Stunning brass neck if you ask me and only more so when you consider the shameless fashion in which the Republicans are going about this. You might have heard about Senator Ted Cruz’s laborious 21 hour speech the other day, the intention of which was to speak his piece in opposition to the impending healthcare start up, but was in fact a vacuous and self-infatuated bit of grandstanding that probably contained less substance than the odious little gremlin’s gleaming hair piece. The claims are just remarkably sensationalist… “people are suffering under Obamacare, it’s the greatest job killer in America, a nightmare, a disaster.”

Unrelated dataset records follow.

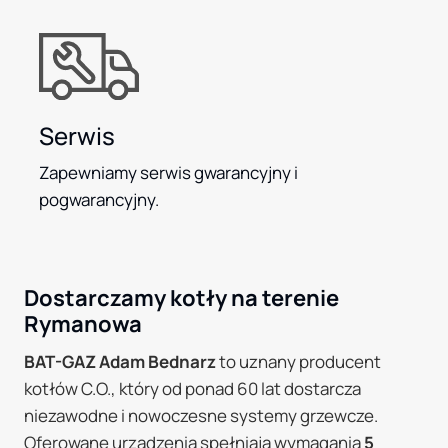
Serwis
Zapewniamy serwis gwarancyjny i
pogwarancyjny.
Dostarczamy kotły na terenie
Rymanowa
BAT-GAZ Adam Bednarz
to uznany producent
kotłów C.O., który od ponad 60 lat dostarcza
niezawodne i nowoczesne systemy grzewcze.
Oferowane urządzenia spełniają wymagania
5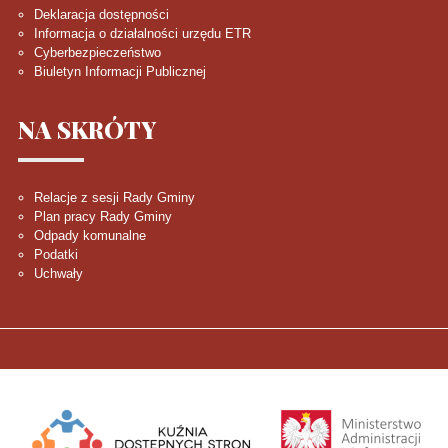
Deklaracja dostępności
Informacja o działalności urzędu ETR
Cyberbezpieczeństwo
Biuletyn Informacji Publicznej
NA
SKRÓTY
Relacje z sesji Rady Gminy
Plan pracy Rady Gminy
Odpady komunalne
Podatki
Uchwały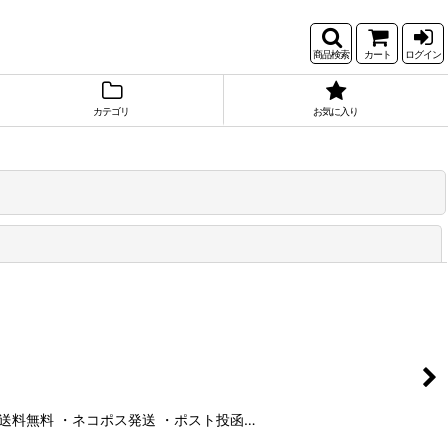
商品検索
カート
ログイン
カテゴリ
お気に入り
閉じる
も送料無料 ・ネコポス発送 ・ポスト投函…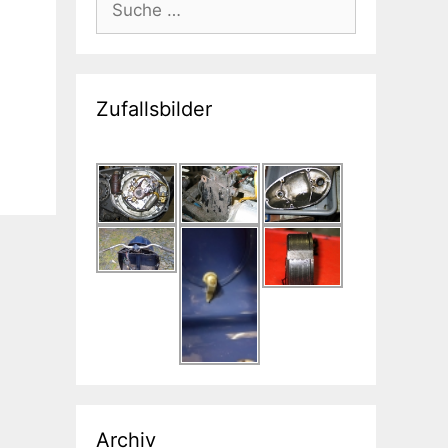
nach:
Zufallsbilder
Archiv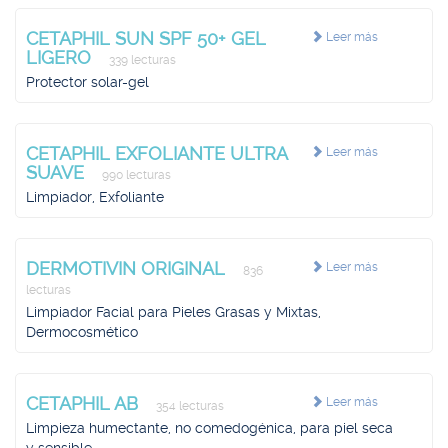
CETAPHIL SUN SPF 50+ GEL
Leer más
LIGERO
339 lecturas
Protector solar-gel
CETAPHIL EXFOLIANTE ULTRA
Leer más
SUAVE
990 lecturas
Limpiador, Exfoliante
DERMOTIVIN ORIGINAL
Leer más
836
lecturas
Limpiador Facial para Pieles Grasas y Mixtas,
Dermocosmético
CETAPHIL AB
Leer más
354 lecturas
Limpieza humectante, no comedogénica, para piel seca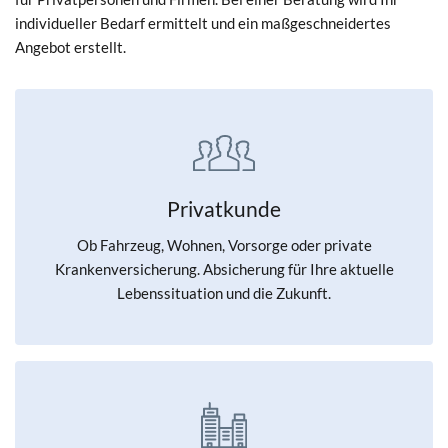
individueller Bedarf ermittelt und ein maßgeschneidertes
Angebot erstellt.
Privatkunde
Ob Fahrzeug, Wohnen, Vorsorge oder private
Krankenversicherung. Absicherung für Ihre aktuelle
Lebenssituation und die Zukunft.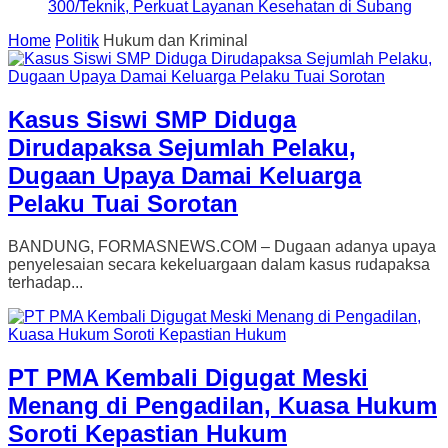
300/Teknik, Perkuat Layanan Kesehatan di Subang
Home
Politik
Hukum dan Kriminal
Kasus Siswi SMP Diduga
Dirudapaksa Sejumlah Pelaku,
Dugaan Upaya Damai Keluarga
Pelaku Tuai Sorotan
BANDUNG, FORMASNEWS.COM – Dugaan adanya upaya
penyelesaian secara kekeluargaan dalam kasus rudapaksa
terhadap...
PT PMA Kembali Digugat Meski
Menang di Pengadilan, Kuasa Hukum
Soroti Kepastian Hukum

A disaster for who exactly? People who are going to finally have a semblance of a modern and civilized healthcare system? Republicans have been bashing on about how the provision of care under the ACA means employers will seek to give workers short shrift to avoid having to pay the insurance premiums to the providers, but this is a lonely cry of vaguely realistic opposition amidst the raging gale of, “We hate Obama, and will do anything to make his administration unsuccessful in its primary ambitions.” Senate Minority Leader Mitch McConnell has basically said as much in the past, why should we believe now that the Republicans are acting in the people’s interests?

Well we shouldn’t really. Or rather Americans shouldn’t, I don’t really have a dog in this fight and yet the principle of giving one’s people sufficient access to affordable healthcare is such an obvious one that I frequently slip into a defensive attitude on behalf of Americans. The ACA isn’t great, and I think most folk who backed a more universal model in America really wanted a single payer system like the NHS, but it’s better than nothing. Other than trying to wreck Obama’s legacy, one suspects Republicans were aware of the electoral issues that would arise in allowing the Democrats to implement something that would secure them more than a few votes.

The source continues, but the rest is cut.